Just like the Dot Com Bubble, the China Copper Bubble also burst. But like Amazon and Oracle and the tech-heavy NASDAQ in general, the opportunity did not disappear; it reacted to all manner of forces. It took 8 years for the copper price to drop, stabilize, and rise again, but it did.

Another chart: gold. Like copper, gold did not benefit from China’s expansion and globalization until about 2003, which is when increasing wealth boosted gold buying in China just when global macroeconomic forces (low interest rates, weak stock markets, the cyclicality of metal markets) also pushed attention to the yellow metal.

And just like with copper, after its big run gold had to give up some of its paradigm shift gains and find a new bottom before gaining again.

Metals are of course only a small part of the China growth/globalization story, but they illustrate what can happen when investors see a paradigm shift coming and figure ways to position for it.

Where Are We Today?

The green transition is following in the footsteps of major paradigm shifts past. A surge in investor interest at the start pushed values and expectations up too much too quickly. The reset from that coincided with compounding macroeconomic forces that are prolonging the bottom. The next phase of the shift, grounded in real needs and real answers and likely to generate bigger returns, is still ahead.

The initial surge in green investor interest is probably best captured by the performance of ESG (environmental-social-governance) funds.

Exchange-traded funds (ETFs) focused on ESG outperformed the markets in their early days (they got going around 2010). Then the shine came off ESG for a range of reasons – lack of clear definition that allowed all kinds of companies (even oil companies making far-future-dated green promises) to get lumped into ESG baskets diminished their appeal, the money printing and behaviour changes following the Great Financial Crisis and COVID created immense opportunity in the broad markets, which reduced the need for targeted investing, and concerns about global growth following COVID have made investors disinterested in assets classes ground in growth, which includes green growth.
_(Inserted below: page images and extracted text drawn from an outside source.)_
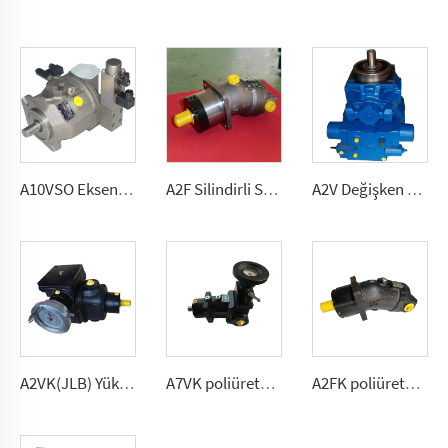
A10VSO Eksen Silindirli Değişken Genel Amaçlı Açık Devre Basınçlı Pompa 10, 18, 28, 45, 71, 100, 140 (cm³/dönüş)
A2F Silindirli Sabit Akışlı Pompa/Motor Zorlu Mobil Hidrolik İçin 2.5, 5, 10, 12, 28
A2V Değişken Akışlı Yüksek Basınçlı Pompa 250, 355, 500, 1000
A2VK(JLB) Yüksek basınçlı ölçüm pompa PU için 5, 12, 28, 55, 107, 225 (cm³/dönem)
A7VK poliüretan ölçüm pompa foaming makinesi için Boyutlar 12, 28
A2FK poliüretan sabit debili pompa 2.5, 5, 10,12, 23, 28, 55, 80,107(cmᶟ ⁄dev)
Growing pains are part of growing. We’re seeing that very clearly today with carbon credits – the market swooned over this concept in its infancy before abandoning it when evidence surfaced that not all credits were even close to reliable or robust. Carbon credits will shine again because monetizing carbon sinks and carbon output reductions is a necessary part of the green transition, but they are experiencing growing pains right now.
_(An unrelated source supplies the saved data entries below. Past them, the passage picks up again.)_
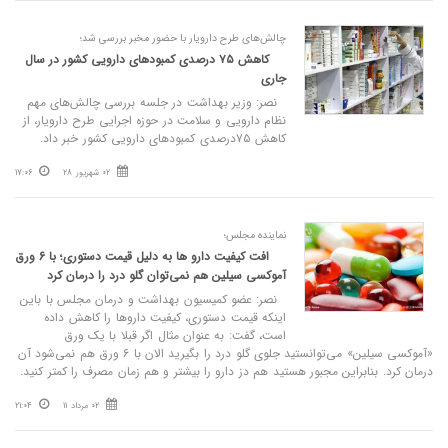
چالش‌های طرح دارویار با حضور مخبر بررسی شد؛
کاهش ۷۵ درصدی کمبودهای دارویی کشور در سال
جاری
نصر: وزیر بهداشت در جلسه بررسی چالش‌های مهم
نظام دارویی و سلامت در حوزه اجرایی طرح دارویار، از
کاهش ۷۵درصدی کمبودهای دارویی کشور خبر داد.
02 شهریور 28
17:06
نماینده مجلس؛
افت کیفیت دارو ها به دلیل قیمت دستوری؛ با 6 ورق
آموکسی سیلین هم نمی‌توان گلو درد را درمان کرد
نصر: عضو کمیسیون بهداشت و درمان مجلس با باین
اینکه قیمت دستوری، کیفیت داروها را کاهش داده
است، گفت: به عنوان مثال اگر قبلا با یک ورق
«آموکسی سیلین» می‌توانستید جلوی گلو درد را بگیرید الان با 6 ورق هم نمی‌شود آن
درمان کرد. بنابراین مجبور هستید هم دز دارو را بیشتر و هم زمان مصرف را کمتر کنید.
02 مرداد 11
21:04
Macroeconomic forces have not helped. Investors have been focused on inflation and rate hikes and AI/big tech and recession worries. Investors have not been positioning for growth. That has left many arenas wanting for attention, including green investing. Green is the new approach to growth, the new frame for how we build and move and develop…so it only steps forward as an investment opportunity when economies are growing.
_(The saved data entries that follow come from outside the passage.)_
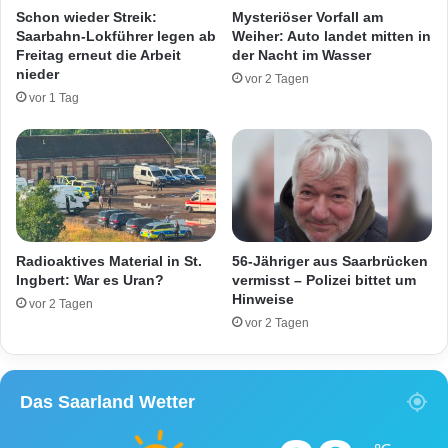
u
)
Schon wieder Streik:
Mysteriöser Vorfall am
f
v
Saarbahn-Lokführer legen ab
Weiher: Auto landet mitten in
t
e
Freitag erneut die Arbeit
der Nacht im Wasser
B
r
nieder
vor 2 Tagen
e
m
vor 1 Tag
s
i
c
s
h
s
ä
t
f
!
t
M
i
o
g
b
Radioaktives Material in St.
56-Jähriger aus Saarbrücken
t
i
Ingbert: War es Uran?
vermisst – Polizei bittet um
e
Hinweise
l
vor 2 Tagen
z
t
vor 2 Tagen
u
e
r
l
A
e
Das Saarland Wetter
r
f
b
o
e
n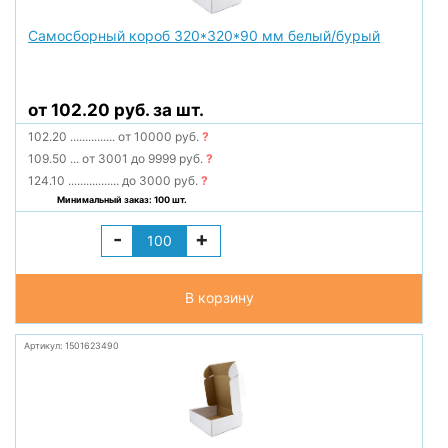
Самосборный короб 320*320*90 мм белый/бурый
от 102.20 руб. за шт.
102.20
...............
от 10000 руб.
?
109.50
...
от 3001 до 9999 руб.
?
124.10
.................
до 3000 руб.
?
Минимальный заказ: 100 шт.
-
+
В корзину
Артикул: 1501623490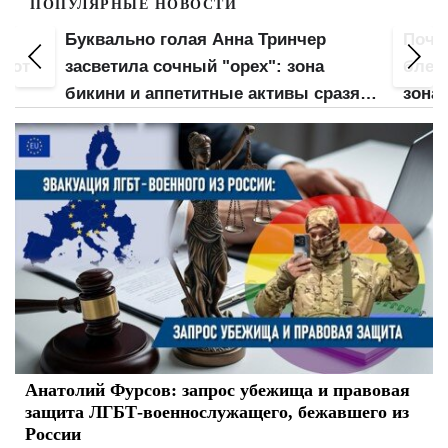
ПОПУЛЯРНЫЕ НОВОСТИ
Буквально голая Анна Тринчер
Почт
 вот
засветила сочный "орех": зона
блес
бикини и аппетитные активы сразят
зона
наповал
Анатолий Фурсов: запрос убежища и правовая
защита ЛГБТ-военнослужащего, бежавшего из
России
That will happen again. It might get underway gradually over the next while if we indeed manage a soft landing or it might not happen until after a recession, but it will happen. When investors do focus on growth, it will be like the second wave of the internet boom. Remember how the Nasdaq’s gains from 2007 to today have made the dot com bubble seem nothing more than a blip?! That’s how the next phase of the green transition will feel.